In the context of this exercise, the astronaut and the hammer initially have zero total momentum because they are at rest. According to the conservation of momentum, the total momentum of an isolated system should remain constant. This principle directs us to write the momentum equation,

• \(0 = m_h \, \cdot \, v_h + m_a \, \cdot \, v_a\)

to solve for the unknown velocity of the astronaut (\(v_a\)). This equation encompasses both the mass and velocity of the hammer and astronaut, linking the two values together before and after the hammer is thrown.

After the hammer is thrown, the astronaut will move in the opposite direction.
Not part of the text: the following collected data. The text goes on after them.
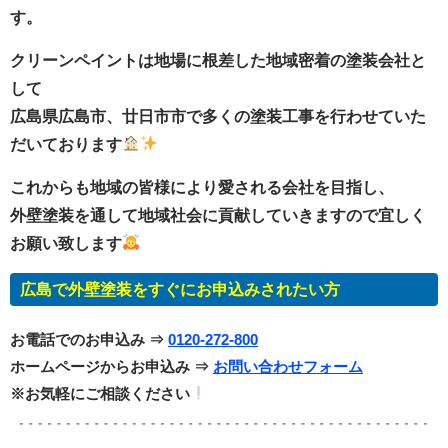
す。
クリーンペイントは地場に根差した地域密着の塗装会社と
して
広島県広島市、廿日市市で多くの塗装工事を行わせていた
だいております
これからも地域の皆様により愛される会社を目指し、
外壁塗装を通して地域社会に貢献していきますので宜しく
お願い致します
広島で外壁塗装をすぐにお申込みされたい方
お電話でのお申込み ⇒
0120-272-800
ホームページからお申込み ⇒
お問い合わせフォーム
※お気軽にご相談ください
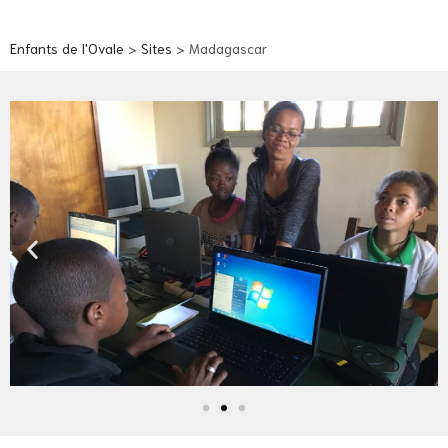
Enfants de l'Ovale
>
Sites
>
Madagascar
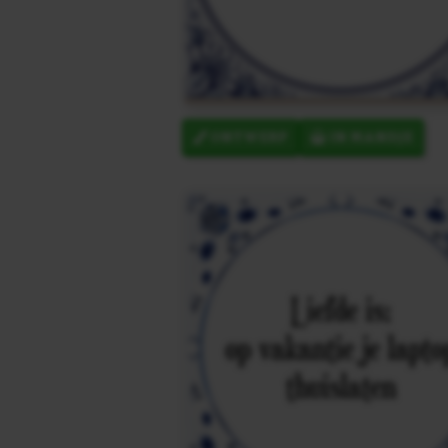
ONTWERP
IN MANDJE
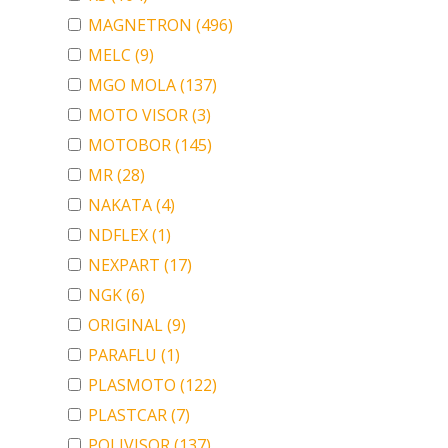
MAGNETRON
(496)
MELC
(9)
MGO MOLA
(137)
MOTO VISOR
(3)
MOTOBOR
(145)
MR
(28)
NAKATA
(4)
NDFLEX
(1)
NEXPART
(17)
NGK
(6)
ORIGINAL
(9)
PARAFLU
(1)
PLASMOTO
(122)
PLASTCAR
(7)
POLIVISOR
(137)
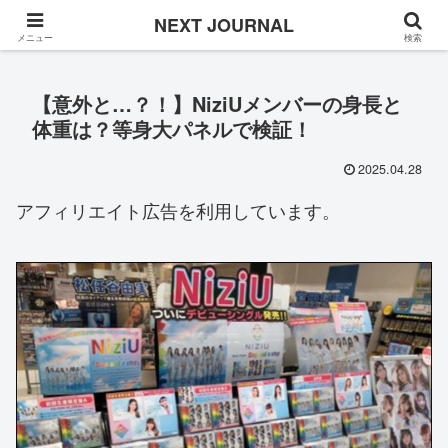
Once in a while
NEXT JOURNAL
メニュー
検索
【意外と…？！】NiziUメンバーの身長と
体重は？等身大パネルで検証！
2025.04.28
アフィリエイト広告を利用しています。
This change in motion is explained by the equation derived from the conservation of momentum principles. Substituting the known values,

• the hammer's mass \(m_h = 0.50 \, \mathrm{kg}\),
• its velocity \(v_h = 10 \, \mathrm{m/s}\),
• and the astronaut's mass \(m_a = 60 \, \mathrm{kg}\),

into the momentum equation, we solve for the astronaut's velocity (\(v_a\)). The calculation is straightforward:\[m_a \, \cdot \, v_a = -m_h \, \cdot \, v_h\]\[v_a = -\frac{0.50 \, \mathrm{kg} \, \times \, 10 \, \mathrm{m/s}}{60 \, \mathrm{kg}}\]This simplifies to \(v_a = -0.0833 \, \mathrm{m/s}\). The negative sign is crucial as it indicates the direction of motion, showing that the astronaut moves in the opposite direction of the hammer.
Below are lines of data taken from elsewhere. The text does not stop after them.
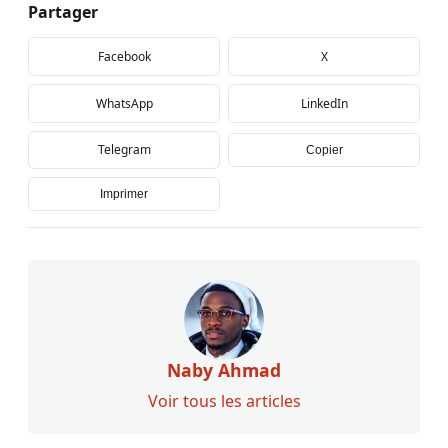
Partager
Facebook
X
WhatsApp
LinkedIn
Telegram
Copier
Imprimer
Naby Ahmad
Voir tous les articles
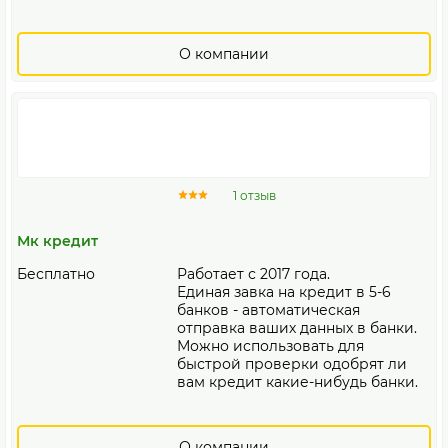
О компании
1 отзыв
Мк кредит
Бесплатно
Работает с 2017 года.
Единая завка на кредит в 5-6
банков - автоматическая
отправка ваших данных в банки.
Можно использовать для
быстрой проверки одобрят ли
вам кредит какие-нибудь банки.
О компании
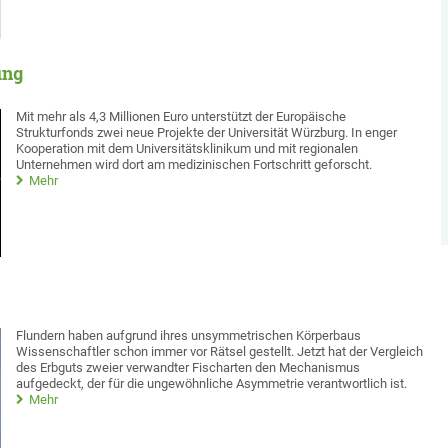
ung
Mit mehr als 4,3 Millionen Euro unterstützt der Europäische
Strukturfonds zwei neue Projekte der Universität Würzburg. In enger
Kooperation mit dem Universitätsklinikum und mit regionalen
Unternehmen wird dort am medizinischen Fortschritt geforscht.
Mehr
Flundern haben aufgrund ihres unsymmetrischen Körperbaus
Wissenschaftler schon immer vor Rätsel gestellt. Jetzt hat der Vergleich
des Erbguts zweier verwandter Fischarten den Mechanismus
aufgedeckt, der für die ungewöhnliche Asymmetrie verantwortlich ist.
Mehr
For the conservation of momentum to hold true, we must consider an isolated system. In physics, an isolated system is one where no external forces act on the bodies within it. Since the astronaut and hammer are floating in space, they form an almost perfect example of an isolated system. The absence of external forces ensures that their total momentum before and after the hammer is thrown remains constant. Being free from other influences, such as gravity, air resistance, or external mechanical forces, means that the only change occurring in the system is internal (between the astronaut and hammer). Therefore, the principle of conservation of momentum can be applied confidently, allowing accurate calculation of the astronaut's velocity after the action of throwing the hammer.
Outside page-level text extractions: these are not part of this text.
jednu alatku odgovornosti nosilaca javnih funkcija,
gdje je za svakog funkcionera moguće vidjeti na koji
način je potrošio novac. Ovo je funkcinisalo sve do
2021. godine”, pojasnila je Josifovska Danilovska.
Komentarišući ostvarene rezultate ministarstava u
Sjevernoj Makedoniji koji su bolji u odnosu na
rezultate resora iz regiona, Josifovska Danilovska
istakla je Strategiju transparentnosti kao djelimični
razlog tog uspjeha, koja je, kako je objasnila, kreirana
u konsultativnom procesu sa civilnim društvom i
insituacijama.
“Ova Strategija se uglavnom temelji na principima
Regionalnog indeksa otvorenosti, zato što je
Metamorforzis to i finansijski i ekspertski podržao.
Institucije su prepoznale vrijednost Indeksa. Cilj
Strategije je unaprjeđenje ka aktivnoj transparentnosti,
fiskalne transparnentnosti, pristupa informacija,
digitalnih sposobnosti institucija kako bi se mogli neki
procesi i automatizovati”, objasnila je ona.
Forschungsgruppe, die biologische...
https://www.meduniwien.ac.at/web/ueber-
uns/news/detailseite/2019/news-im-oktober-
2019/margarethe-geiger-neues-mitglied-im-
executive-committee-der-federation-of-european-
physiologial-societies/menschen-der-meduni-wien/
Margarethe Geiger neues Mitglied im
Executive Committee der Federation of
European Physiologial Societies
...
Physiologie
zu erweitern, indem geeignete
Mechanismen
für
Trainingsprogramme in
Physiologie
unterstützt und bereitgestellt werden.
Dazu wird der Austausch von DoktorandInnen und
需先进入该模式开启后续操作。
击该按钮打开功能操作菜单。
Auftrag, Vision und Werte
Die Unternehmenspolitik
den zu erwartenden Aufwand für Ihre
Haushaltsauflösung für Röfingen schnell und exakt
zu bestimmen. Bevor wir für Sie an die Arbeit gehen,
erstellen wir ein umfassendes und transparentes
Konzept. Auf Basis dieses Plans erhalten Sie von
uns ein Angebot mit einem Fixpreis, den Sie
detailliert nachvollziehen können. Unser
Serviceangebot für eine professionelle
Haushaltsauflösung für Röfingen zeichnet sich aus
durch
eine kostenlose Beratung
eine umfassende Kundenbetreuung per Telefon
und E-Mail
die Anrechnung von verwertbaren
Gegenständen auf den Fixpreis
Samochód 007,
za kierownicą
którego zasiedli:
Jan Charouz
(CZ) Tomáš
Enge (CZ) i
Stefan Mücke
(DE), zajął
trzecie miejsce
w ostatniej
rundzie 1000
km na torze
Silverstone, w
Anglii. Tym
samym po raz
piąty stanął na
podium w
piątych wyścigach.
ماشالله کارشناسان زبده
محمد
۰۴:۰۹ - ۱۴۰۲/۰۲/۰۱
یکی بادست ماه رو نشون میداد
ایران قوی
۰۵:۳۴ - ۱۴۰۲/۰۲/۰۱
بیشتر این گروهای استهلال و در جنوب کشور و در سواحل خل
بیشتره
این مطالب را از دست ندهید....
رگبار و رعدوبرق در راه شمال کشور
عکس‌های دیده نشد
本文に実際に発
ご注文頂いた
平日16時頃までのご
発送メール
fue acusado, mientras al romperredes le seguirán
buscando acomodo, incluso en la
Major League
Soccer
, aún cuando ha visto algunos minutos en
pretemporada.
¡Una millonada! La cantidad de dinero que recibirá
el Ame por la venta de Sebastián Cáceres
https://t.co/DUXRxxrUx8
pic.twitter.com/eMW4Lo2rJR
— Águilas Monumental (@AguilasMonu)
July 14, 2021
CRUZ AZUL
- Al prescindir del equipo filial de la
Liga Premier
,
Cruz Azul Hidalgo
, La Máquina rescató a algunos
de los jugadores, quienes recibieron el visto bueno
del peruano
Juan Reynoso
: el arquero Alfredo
The law of conservation of momentum is a key concept in physics that states that within an isolated system, the total momentum remains constant if no external forces are acting on it. This law implies that any change in momentum of one object must be balanced by an equal and opposite change in momentum of another. In this exercise,

• the total initial momentum of the astronaut and hammer system is zero,
• and despite the hammer acquiring momentum when thrown, the system's overall momentum does not change, remaining zero.

The hammer's gained momentum is exactly countered by the momentum of the astronaut moving in the opposite direction. This balancing act under the law of conservation of momentum is not only pivotal in this scenario but serves as a foundational principle in many other physics problems. It emphasizes the interdependence of objects in a system and ensures that in the absence of external influences, motion is always conserved.